Problem requirements:
From the listing below, extract every line in which the word "ዕልባት" appears.

Data for analysis:

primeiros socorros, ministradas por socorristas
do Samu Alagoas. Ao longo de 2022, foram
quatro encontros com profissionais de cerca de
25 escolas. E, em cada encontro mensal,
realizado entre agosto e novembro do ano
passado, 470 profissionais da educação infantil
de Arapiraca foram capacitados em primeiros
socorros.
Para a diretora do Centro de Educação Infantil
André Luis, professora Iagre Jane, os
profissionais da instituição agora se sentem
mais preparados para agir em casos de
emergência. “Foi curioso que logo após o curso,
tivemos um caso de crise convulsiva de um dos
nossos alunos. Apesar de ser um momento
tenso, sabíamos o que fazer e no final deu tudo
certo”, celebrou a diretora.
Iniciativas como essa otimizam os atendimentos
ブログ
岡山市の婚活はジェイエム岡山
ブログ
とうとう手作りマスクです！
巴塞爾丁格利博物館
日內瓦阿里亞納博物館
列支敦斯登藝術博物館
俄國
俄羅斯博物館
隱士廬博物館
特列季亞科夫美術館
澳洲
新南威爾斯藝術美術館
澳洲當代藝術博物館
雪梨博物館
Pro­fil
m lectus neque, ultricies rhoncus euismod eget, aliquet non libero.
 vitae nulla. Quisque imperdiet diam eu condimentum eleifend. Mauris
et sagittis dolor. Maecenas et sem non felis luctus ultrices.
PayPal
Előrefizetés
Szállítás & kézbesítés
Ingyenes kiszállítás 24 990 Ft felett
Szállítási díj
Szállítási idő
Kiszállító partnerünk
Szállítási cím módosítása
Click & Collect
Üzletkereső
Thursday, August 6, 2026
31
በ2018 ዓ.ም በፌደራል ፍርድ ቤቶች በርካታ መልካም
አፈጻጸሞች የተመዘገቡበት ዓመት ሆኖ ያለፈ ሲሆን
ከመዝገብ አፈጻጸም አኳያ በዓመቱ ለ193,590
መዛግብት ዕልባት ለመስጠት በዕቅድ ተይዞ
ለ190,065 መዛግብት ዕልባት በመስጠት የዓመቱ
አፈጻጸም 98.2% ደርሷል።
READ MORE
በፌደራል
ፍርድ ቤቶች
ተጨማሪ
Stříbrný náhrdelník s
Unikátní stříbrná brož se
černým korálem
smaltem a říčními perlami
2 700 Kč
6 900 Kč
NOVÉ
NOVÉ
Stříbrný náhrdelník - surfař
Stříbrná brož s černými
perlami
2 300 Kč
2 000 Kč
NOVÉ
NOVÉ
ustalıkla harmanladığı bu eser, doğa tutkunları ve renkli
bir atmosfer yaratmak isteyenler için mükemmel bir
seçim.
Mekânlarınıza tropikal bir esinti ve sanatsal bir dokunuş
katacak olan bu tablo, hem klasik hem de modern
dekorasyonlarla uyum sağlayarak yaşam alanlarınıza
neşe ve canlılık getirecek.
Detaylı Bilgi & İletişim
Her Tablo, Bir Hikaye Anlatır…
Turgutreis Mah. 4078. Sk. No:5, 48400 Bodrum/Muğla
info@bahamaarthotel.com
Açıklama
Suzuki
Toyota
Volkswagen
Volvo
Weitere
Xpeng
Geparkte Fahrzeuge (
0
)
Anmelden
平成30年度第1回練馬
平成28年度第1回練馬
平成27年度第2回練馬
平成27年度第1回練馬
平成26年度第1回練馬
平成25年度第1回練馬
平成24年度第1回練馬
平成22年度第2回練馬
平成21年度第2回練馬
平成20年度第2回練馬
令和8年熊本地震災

Solution:
መዛግብት ዕልባት ለመስጠት በዕቅድ ተይዞ
ለ190,065 መዛግብት ዕልባት በመስጠት የዓመቱ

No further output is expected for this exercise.